This week…
Your reading time is about 5 minutes. Let’s start.

I’m on a mini election watch this weekend, and working on an essay about applying the principles of jus in bello to outer space, which means I’ve been quite occupied. So, here’s some filler text.
[Also: If you listen to this week’s podcast recommendation, I resonated with what Karen Hao said about how when you’re knee deep in something, your vocabulary changes and you start to adopt some of the things they say as your own and at some point you’d have to step away from that and reset your language. I’m reading way too many articles from military colleges that I’m thinking I would have had a decent career in the military if I had chosen that path. Calibrated me wouldn’t think that thought?]
Your Wikipedia this week: Etaoin shrdlu
And now, a selection of top stories on my radar, a few personal recommendations, and the chart of the week.
ICYMI: The Previous Block was about language, law, and the terrible, horrible, not so good, very bad media.
CORRECTION NOTICE: None notified.
POLITICS
How Belgium elected its most right-wing government
Khaled Diab for New Lines Magazine:
For the first time in its history, Belgium has a prime minister who is a Flemish nationalist. Bart De Wever, who wants the Dutch-speaking Belgians to separate from the French-speaking Walloons and have their own state, rode a wave of nativist and right-wing sentiment to bring his New Flemish Alliance (N-VA) party to power in the February election. The election results show that the country is lurching to the right even in the traditionally leftist stronghold of Wallonia, which has seen a surge of support for right-wing populists and authoritarians alongside mounting anti-immigrant sentiment. If Flemish nationalists have their way, De Wever will be Belgium’s last prime minister.
De Wever is a man of many paradoxes. Although he is a passionate defender of the Dutch language and his N-VA party criticizes the Walloons — the French-speaking Belgians who compose 40% of the population — for not speaking enough Dutch, he also has a penchant for weaving expressions in Latin and English into his speeches.
De Wever is committed to dismantling Belgium and replacing it with two independent states — Flanders and Wallonia — but his mission is to hold it together until he can rip it apart constitutionally. This plan was on full display during the excruciating eight months when Belgium was without a functioning government, while De Wever engaged in intense horse trading to form a coalition of five parties to create the federal government he had spent his career trying to tear apart. On Feb. 5, he took the oath of office, swearing allegiance in French and Dutch to King Philippe of the Belgians, although the monarchy symbolizes the country his party rejects and is committed to abolishing.
Loosely linked:
Germany bans far-right ‘Kingdom of Germany’ group by Richard Connor and Timothy Jones for DW.

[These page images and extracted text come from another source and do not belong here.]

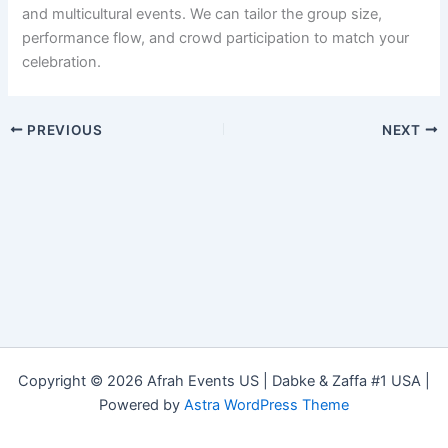
and multicultural events. We can tailor the group size,
performance flow, and crowd participation to match your
celebration.
PREVIOUS
NEXT
Copyright © 2026 Afrah Events US | Dabke & Zaffa #1 USA |
Powered by
Astra WordPress Theme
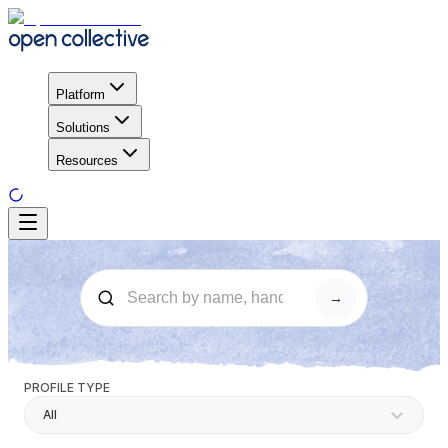
Platform
Solutions
Resources
→
PROFILE TYPE
All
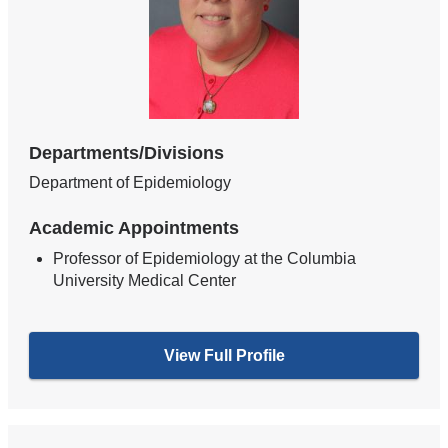
Departments/Divisions
Department of Epidemiology
Academic Appointments
Professor of Epidemiology at the Columbia
University Medical Center
View Full Profile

A fractured Portugal votes again, amid corruption cloud by Ana Naomi de Sousa for Al Jazeera.
Romania’s election front-runner sucks up to Trump by Andrei-Constantin Gudu for Jacobin.
The same faces, swapping places: Polish candidates aim to break two-party hold on power by Jakub Krupa for The Guardian.
Why are right-wing populists so opposed to climate policy? by Marte Dæhlen for Science Norway.
SCIENCE
The space archaeologists hoping to save our cosmic history
Mark Piesing for BBC:
Space is being commercialised on a scale unseen before. Faced by powerful commercial and political forces and with scant legal protections, artefacts that tell the story of our species' journey into space are in danger of being lost — both in orbit and down here on Earth.
Like Stonehenge, these are irreplaceable artefacts and sites that have a timeless significance to humanity because they represent an essential stage in the evolution of our species. They are often also expressions of national pride because of the industrial and scientific effort needed to achieve them. Sometimes they are also memorials to those who died in the course of ambitious space programmes.
They also have another use. Studying these artefacts and sites helps researchers better understand how astronauts interact with new technology, adapt to new environments and develop new cultural practices. The conclusions of researchers can influence the design of future spacecraft and help future space missions succeed.
Maybe because I’m in the midst of writing an essay on astroenvironmentalism and space law, but I think this smells a little bit colonialist. Loosely linked:
The chilling effect of DEI crackdowns in scientific publishing by Peter Andrey Smith for Undark.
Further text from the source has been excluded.